WHAT TO PRODUCE:
Retype each record below word for word, pictures excluded.

(Items listed in a dataset)
+++

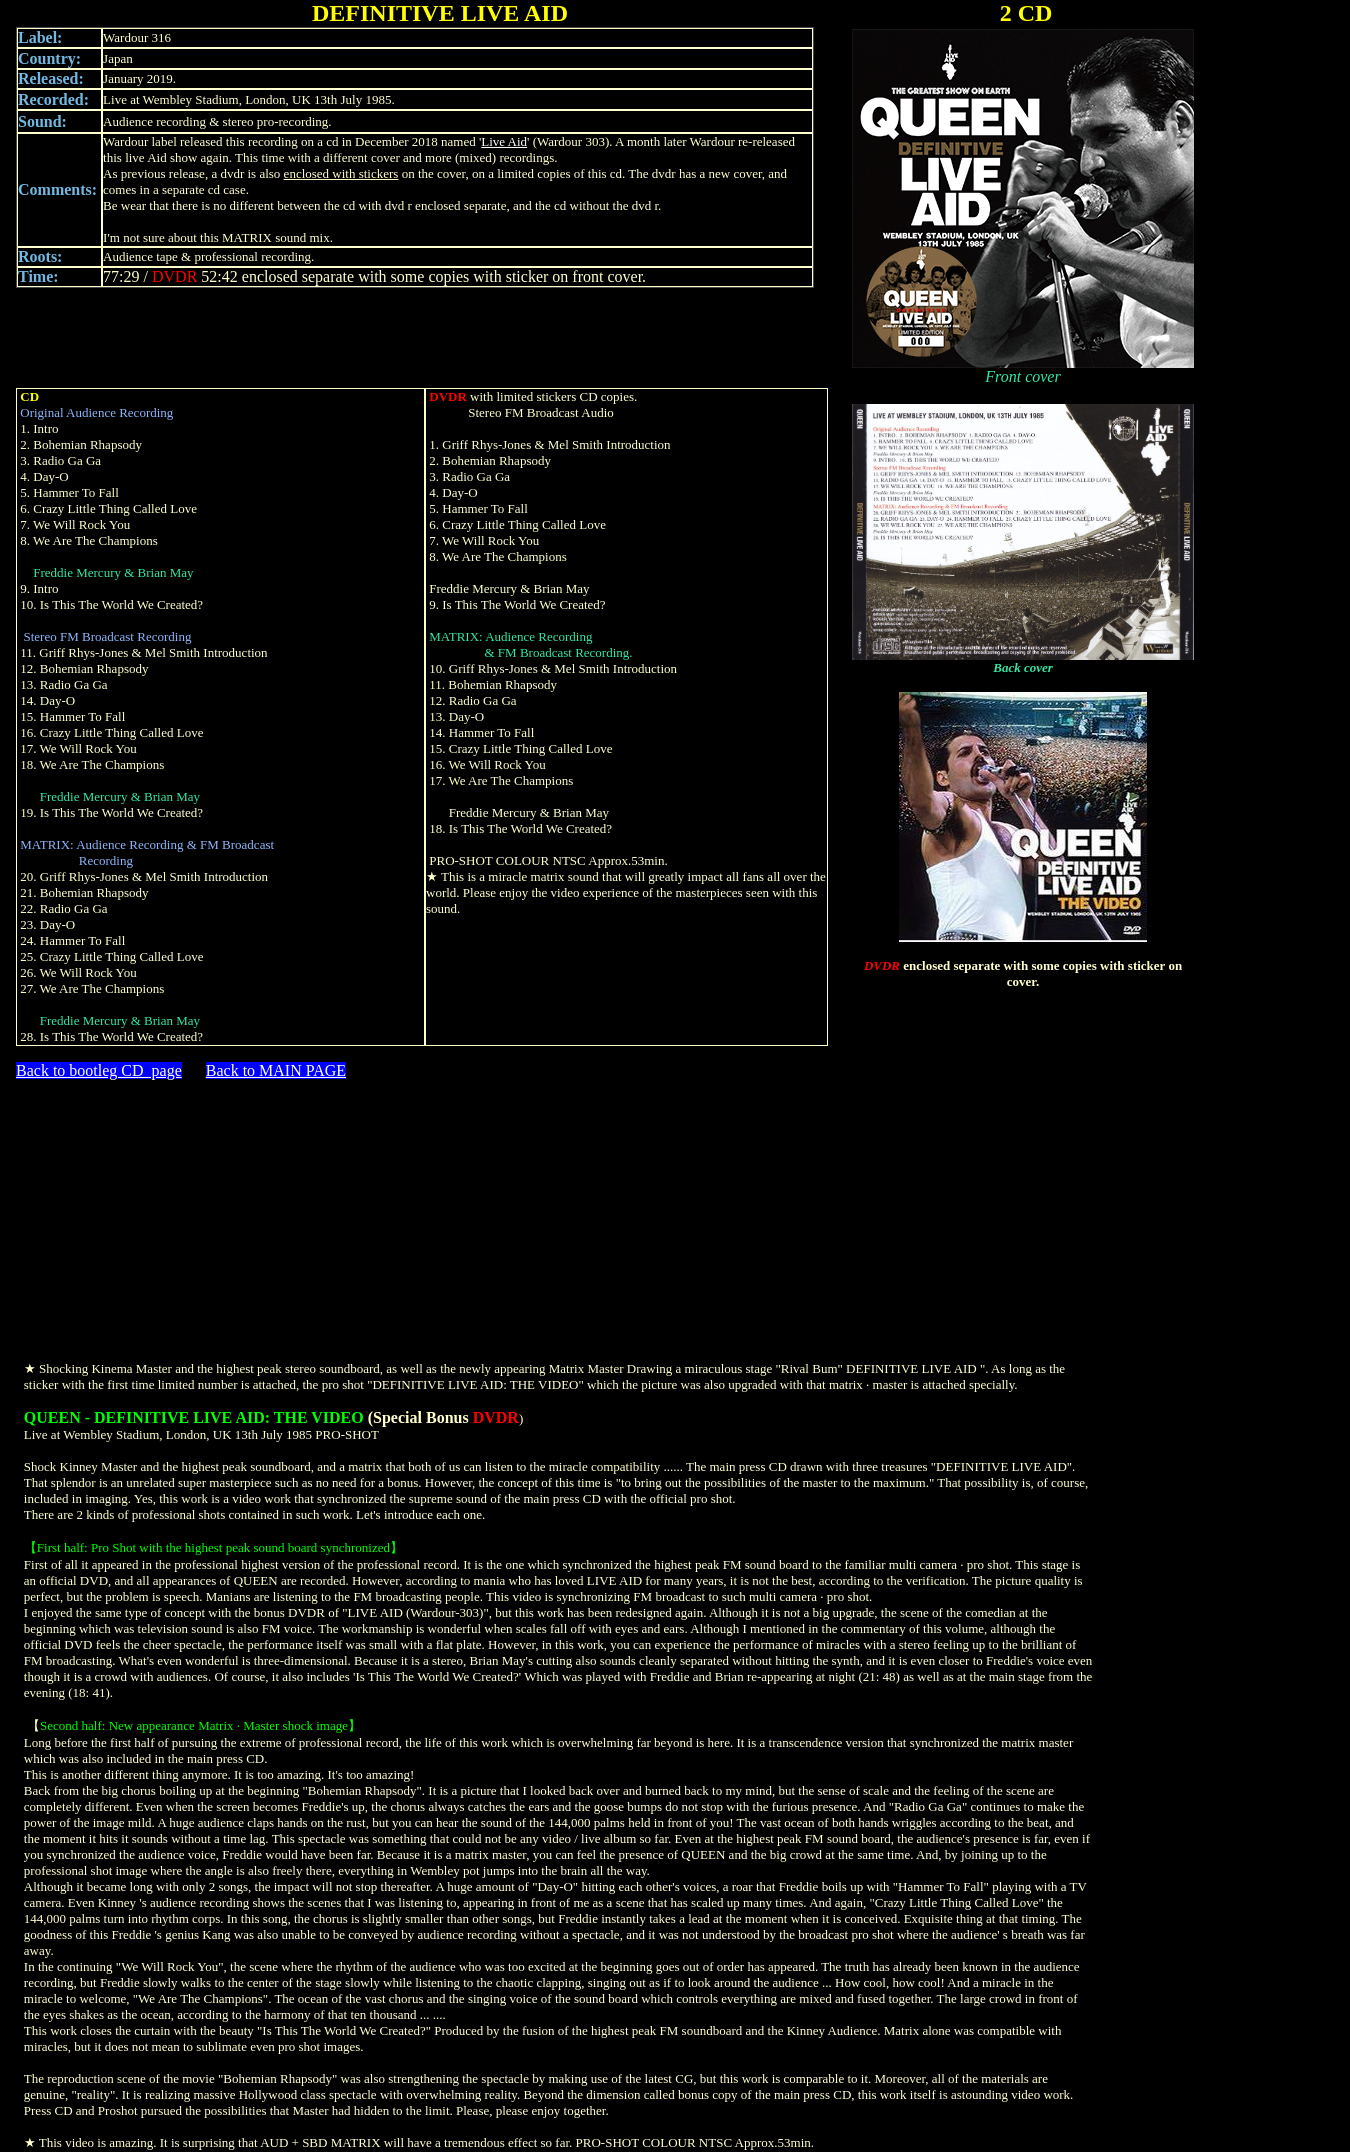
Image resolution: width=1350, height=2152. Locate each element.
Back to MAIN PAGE (276, 1070)
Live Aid (504, 141)
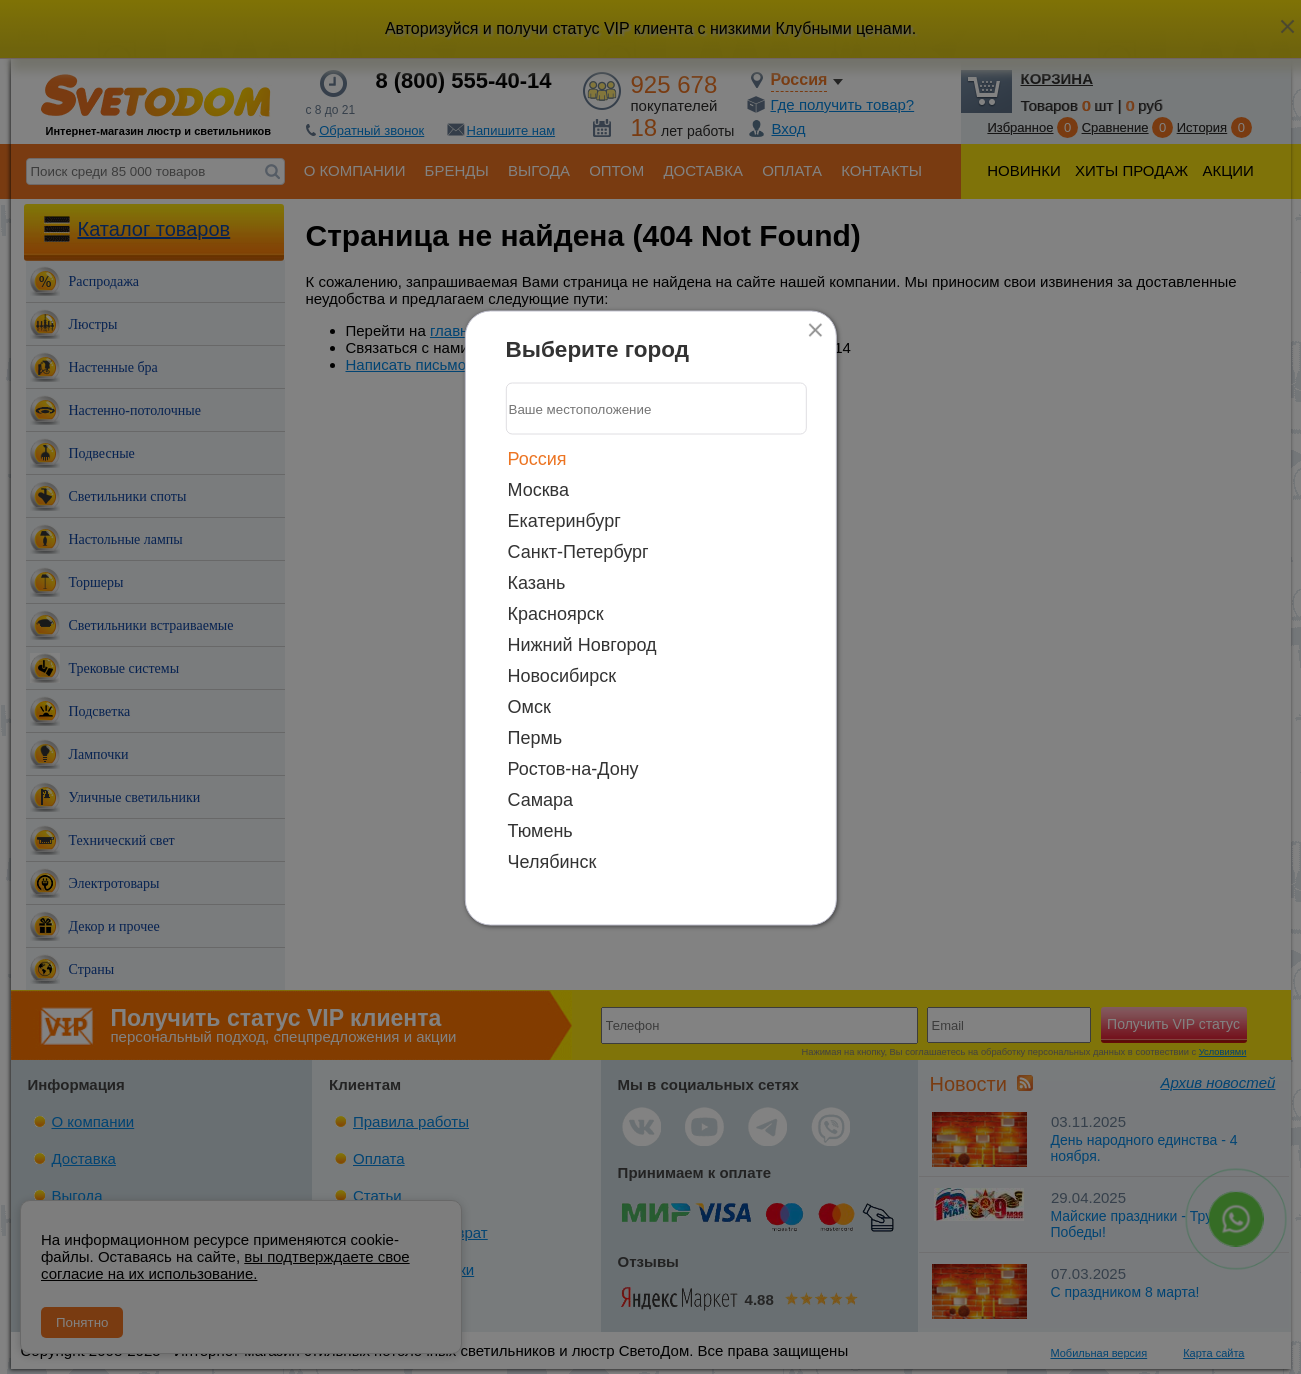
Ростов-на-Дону (573, 769)
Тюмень (540, 831)
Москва (538, 490)
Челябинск (552, 862)
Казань (537, 583)
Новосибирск (562, 676)
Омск (529, 707)
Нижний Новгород (582, 645)
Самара (541, 800)
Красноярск (556, 614)
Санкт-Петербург (578, 552)
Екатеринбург (564, 521)
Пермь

+++

RESULT:
Image resolution: width=1350, height=2152. Locate each element.
Back to MAIN PAGE (276, 1070)
Live Aid (504, 141)
Ростов-на-Дону (573, 769)
Тюмень (540, 831)
Москва (538, 490)
Челябинск (552, 862)
Казань (537, 583)
Новосибирск (562, 676)
Омск (529, 707)
Нижний Новгород (582, 645)
Самара (541, 800)
Красноярск (556, 614)
Санкт-Петербург (578, 552)
Екатеринбург (564, 521)
Пермь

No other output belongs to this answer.